Pathway enrichment analysis by IPA. (A) Network 2 in the IPA analysis of 20,167 mapped IDs. Mgat2[F/F] vs. Mgat2 cKO germ cell DEGs using Expr log ratio, Expr fold-change, Expr p < 0.05, and Padj < 0.05. (B) Network 1 in the IPA analysis of 20,167 mapped IDs. Mgat2[F/F] vs. Mgat2 cKO germ cell DEGs using only Padj < 0.05. (C) Network 2 for the IPA analysis described in (B).

FIGURE 8

AKT and ERK signaling in Mgat2 cKO germ cells. Germ cell lysates were prepared from 22-day or 15-day control and Mgat2 cKO males. (A) Western blots of pAKT and AKT in 22-day Mgat2[F/F] or Mgat2 cKO germ cell lysates.
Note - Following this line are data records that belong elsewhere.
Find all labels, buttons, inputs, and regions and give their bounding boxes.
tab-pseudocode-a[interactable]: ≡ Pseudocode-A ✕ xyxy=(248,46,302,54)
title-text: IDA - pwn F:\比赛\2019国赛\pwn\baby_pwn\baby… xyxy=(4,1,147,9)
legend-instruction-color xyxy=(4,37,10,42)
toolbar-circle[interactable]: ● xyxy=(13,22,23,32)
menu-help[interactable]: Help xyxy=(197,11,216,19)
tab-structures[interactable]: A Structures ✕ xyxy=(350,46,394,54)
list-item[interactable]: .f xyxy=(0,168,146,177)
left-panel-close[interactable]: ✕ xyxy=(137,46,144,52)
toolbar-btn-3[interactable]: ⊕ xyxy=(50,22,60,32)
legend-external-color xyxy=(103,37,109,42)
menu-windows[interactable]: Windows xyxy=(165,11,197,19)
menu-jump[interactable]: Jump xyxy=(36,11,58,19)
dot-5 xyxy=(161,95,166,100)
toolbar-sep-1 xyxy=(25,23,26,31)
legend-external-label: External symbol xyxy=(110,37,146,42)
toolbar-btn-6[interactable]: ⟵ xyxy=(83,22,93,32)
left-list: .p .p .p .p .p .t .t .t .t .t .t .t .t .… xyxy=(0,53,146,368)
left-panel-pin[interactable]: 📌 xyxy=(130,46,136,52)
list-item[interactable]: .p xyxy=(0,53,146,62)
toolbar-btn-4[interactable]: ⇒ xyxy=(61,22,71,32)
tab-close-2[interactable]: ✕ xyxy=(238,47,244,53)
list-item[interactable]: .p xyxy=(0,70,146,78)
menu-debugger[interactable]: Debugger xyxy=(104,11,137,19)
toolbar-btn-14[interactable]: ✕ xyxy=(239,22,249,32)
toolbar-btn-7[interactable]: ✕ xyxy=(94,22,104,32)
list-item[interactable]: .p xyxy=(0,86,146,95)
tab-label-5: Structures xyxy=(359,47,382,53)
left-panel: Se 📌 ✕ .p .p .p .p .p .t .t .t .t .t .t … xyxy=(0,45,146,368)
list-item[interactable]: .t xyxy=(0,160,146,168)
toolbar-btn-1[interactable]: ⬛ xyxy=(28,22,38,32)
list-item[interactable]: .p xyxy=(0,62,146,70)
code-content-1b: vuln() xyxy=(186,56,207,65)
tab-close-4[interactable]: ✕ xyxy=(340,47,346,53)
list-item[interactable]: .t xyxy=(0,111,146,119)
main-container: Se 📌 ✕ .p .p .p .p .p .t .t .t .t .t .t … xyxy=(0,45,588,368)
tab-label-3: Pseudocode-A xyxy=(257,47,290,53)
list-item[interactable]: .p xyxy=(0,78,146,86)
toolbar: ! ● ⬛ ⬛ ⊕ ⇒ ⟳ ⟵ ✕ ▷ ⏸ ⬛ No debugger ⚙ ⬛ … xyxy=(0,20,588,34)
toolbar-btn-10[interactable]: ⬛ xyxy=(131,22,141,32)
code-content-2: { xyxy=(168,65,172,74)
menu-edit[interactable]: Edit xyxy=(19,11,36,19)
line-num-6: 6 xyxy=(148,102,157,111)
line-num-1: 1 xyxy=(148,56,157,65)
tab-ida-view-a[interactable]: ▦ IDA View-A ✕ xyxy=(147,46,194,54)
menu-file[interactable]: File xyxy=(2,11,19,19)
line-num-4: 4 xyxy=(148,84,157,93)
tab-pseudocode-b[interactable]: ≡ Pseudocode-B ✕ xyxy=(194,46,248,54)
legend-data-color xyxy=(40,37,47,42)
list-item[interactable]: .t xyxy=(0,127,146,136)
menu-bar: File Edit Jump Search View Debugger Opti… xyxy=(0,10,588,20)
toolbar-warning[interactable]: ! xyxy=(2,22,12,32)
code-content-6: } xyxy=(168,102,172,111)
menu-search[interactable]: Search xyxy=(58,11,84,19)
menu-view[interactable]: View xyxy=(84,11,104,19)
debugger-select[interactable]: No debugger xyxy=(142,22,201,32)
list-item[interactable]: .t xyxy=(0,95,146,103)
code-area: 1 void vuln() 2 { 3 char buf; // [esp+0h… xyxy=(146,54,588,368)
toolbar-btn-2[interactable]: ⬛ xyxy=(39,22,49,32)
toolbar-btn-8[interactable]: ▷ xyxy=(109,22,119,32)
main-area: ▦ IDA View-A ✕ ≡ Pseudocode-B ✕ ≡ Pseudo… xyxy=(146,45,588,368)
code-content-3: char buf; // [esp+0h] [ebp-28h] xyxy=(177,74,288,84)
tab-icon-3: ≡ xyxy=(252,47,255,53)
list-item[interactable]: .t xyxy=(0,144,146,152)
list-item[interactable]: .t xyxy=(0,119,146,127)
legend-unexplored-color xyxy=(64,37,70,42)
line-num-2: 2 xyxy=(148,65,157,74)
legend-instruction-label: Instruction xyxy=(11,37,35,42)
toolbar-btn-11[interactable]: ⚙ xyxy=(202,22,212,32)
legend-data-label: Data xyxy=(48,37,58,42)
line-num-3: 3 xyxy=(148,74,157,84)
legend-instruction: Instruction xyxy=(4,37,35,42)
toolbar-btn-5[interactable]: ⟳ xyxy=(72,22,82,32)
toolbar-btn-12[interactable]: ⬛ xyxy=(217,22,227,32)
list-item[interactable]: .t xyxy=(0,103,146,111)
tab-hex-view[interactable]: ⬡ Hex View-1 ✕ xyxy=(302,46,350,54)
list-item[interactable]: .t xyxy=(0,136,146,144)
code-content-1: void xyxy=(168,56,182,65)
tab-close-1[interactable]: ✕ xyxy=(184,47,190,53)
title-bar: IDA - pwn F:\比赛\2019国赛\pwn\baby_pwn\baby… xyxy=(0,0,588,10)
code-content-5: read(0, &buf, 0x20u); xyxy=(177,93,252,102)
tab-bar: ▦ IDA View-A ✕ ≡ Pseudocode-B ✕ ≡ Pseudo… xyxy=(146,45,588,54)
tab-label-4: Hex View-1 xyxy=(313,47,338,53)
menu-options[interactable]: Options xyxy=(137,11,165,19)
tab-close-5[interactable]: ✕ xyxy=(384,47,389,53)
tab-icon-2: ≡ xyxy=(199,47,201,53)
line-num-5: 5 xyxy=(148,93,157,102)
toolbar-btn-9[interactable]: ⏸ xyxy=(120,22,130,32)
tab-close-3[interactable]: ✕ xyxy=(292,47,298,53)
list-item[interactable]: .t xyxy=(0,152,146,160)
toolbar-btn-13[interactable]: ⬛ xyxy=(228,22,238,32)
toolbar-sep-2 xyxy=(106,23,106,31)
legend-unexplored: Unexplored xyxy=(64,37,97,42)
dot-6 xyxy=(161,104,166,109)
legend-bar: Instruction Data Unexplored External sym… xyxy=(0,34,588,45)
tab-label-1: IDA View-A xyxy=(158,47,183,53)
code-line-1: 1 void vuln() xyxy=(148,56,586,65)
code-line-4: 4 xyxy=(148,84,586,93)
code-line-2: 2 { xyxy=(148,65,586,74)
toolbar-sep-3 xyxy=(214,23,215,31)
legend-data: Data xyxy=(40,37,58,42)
The star designates a non-specific band consistently detected with the Ab to AKT. Histograms at right show the relative ratio of pAKT:AKT in independent lysates. (B) Western blots of phosphorylated and total ERK1 and ERK2 in Mgat2[F/F] or Mgat2 cKO germ cell lysates and histograms showing the relative ratio of pERK1/2:ERK1/2 in 22-day germ cells. (C) Western blots of phosphorylated and total ERK1 and ERK2 in Mgat2[F/F] or Mgat2 cKO germ cell lysates and histograms showing the relative ratio of pERK1/2:ERK1/2 in 15-day germ cells. Histograms are mean ± SEM. Each symbol represents the lysate from an individual male. Significance was determined by Student’s t-test (two-tailed, unpaired), *p < 0.05, **p < 0.01 or one-tailed, unpaired t-test (*) p < 0.05.